Possibilities and limitation of prenatal diagnosis and carrier determination for Duchenne and Becker muscular dystrophy using cDNA probes.

A Speer 1, A W Spiegler 1, R Hanke 1, K Grade 1, U Giertler 1, J Schieck 1, S Forrest 1, K E Davies 1, R Neumann 1, R Bollmann 1, et al.
PMCID: PMC1015528  PMID: 2918522

Abstract

Two cDNA probes, cf23a and cf56a, identify deletions of selected exons in about 50% of our DMD/BMD patients. We have estimated the most likely order of the 11 exons detectable with both probes with respect to the different extensions of the deletions. In one of our BMD pedigrees, the observed deletion could be traced in the affected males through three generations.

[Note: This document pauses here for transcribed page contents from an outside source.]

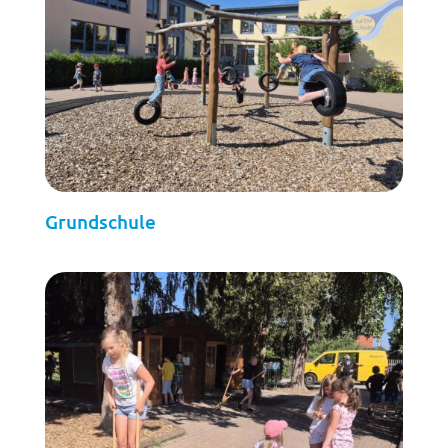
Grundschule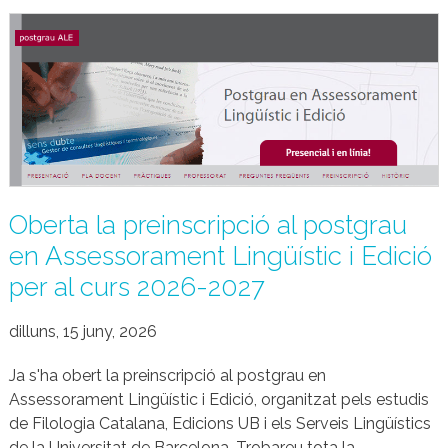
Oberta la preinscripció al postgrau
en Assessorament Lingüístic i Edició
per al curs 2026-2027
dilluns, 15 juny, 2026
Ja s'ha obert la preinscripció al postgrau en
Assessorament Lingüístic i Edició, organitzat pels estudis
de Filologia Catalana, Edicions UB i els Serveis Lingüístics
de la Universitat de Barcelona. Trobareu tota la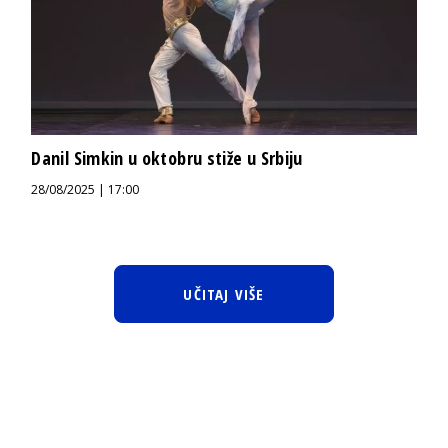
Danil Simkin u oktobru stiže u Srbiju
28/08/2025 | 17:00
UČITAJ VIŠE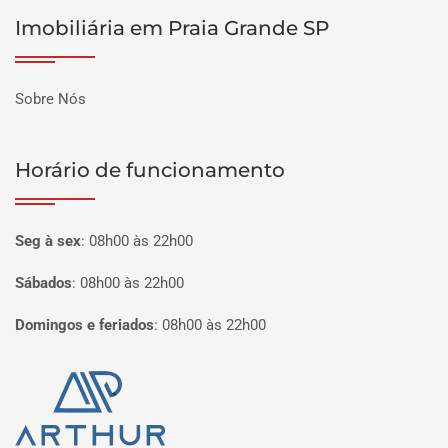
Imobiliária em Praia Grande SP
Sobre Nós
Horário de funcionamento
Seg à sex
:
08h00 às 22h00
Sábados
:
08h00 às 22h00
Domingos e feriados
:
08h00 às 22h00
Página inicial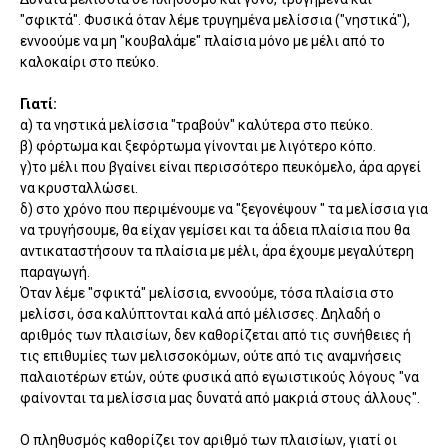
"σφικτά". Φυσικά όταν λέμε τρυγημένα μελίσσια ("νηστικά"),
εννοούμε να μη "κουβαλάμε" πλαίσια μόνο με μέλι από το
καλοκαίρι στο πεύκο.
Γιατί:
α) τα νηστικά μελίσσια "τραβούν" καλύτερα στο πεύκο.
β) φόρτωμα και ξεφόρτωμα γίνονται με λιγότερο κόπο.
γ)το μέλι που βγαίνει είναι περισσότερο πευκόμελο, άρα αργεί
να κρυσταλλώσει.
δ) στο χρόνο που περιμένουμε να "ξεγονέψουν " τα μελίσσια για
να τρυγήσουμε, θα είχαν γεμίσει και τα άδεια πλαίσια που θα
αντικαταστήσουν τα πλαίσια με μέλι, άρα έχουμε μεγαλύτερη
παραγωγή.
Όταν λέμε "σφικτά" μελίσσια, εννοούμε, τόσα πλαίσια στο
μελίσσι, όσα καλύπτονται καλά από μέλισσες. Δηλαδή ο
αριθμός των πλαισίων, δεν καθορίζεται από τις συνήθειες ή
τις επιθυμίες των μελισσοκόμων, ούτε από τις αναμνήσεις
παλαιοτέρων ετών, ούτε φυσικά από εγωιστικούς λόγους "να
φαίνονται τα μελίσσια μας δυνατά από μακριά στους άλλους".
Ο πληθυσμός καθορίζει τον αριθμό των πλαισίων, γιατί οι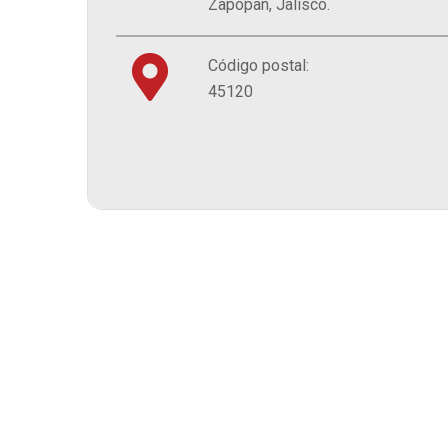
Zapopan, Jalisco.
Código postal:
45120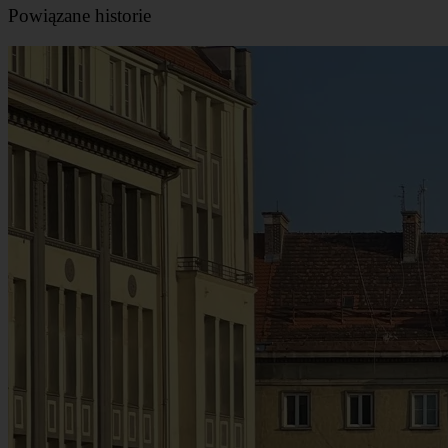
Powiązane historie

This result shows that with the use of cDNA probes detecting deletions, the only risk of error in genomic prenatal diagnosis is the general high frequency of new mutations for DMD/BMD. This is important progress in diagnosis compared to the 2 to 5% risk of misdiagnosis because of crossing over events using conventional linkage analysis with bridging or intragenic probes. The first prenatal diagnosis of an unaffected fetus of a woman who is a DMD carrier according to ultrasound examination is described. In one of our DMD males, the cDNA probe cf56a detects a deletion breakpoint. His sister also shows the altered band and is therefore a DMD carrier, while his mother has a totally normal band pattern. The interpretation of this observation could be either germline mosaicism or two identical new mutations. The identification of deletion breakpoints is a new diagnostic strategy, especially for carrier determination, which excludes misdiagnosis owing to crossing over events and the problems of dosage estimation. It is, however, limited by the low frequency of breakpoints detectable with cDNA probes. Therefore, the generation of new intron probes in this region is an important goal.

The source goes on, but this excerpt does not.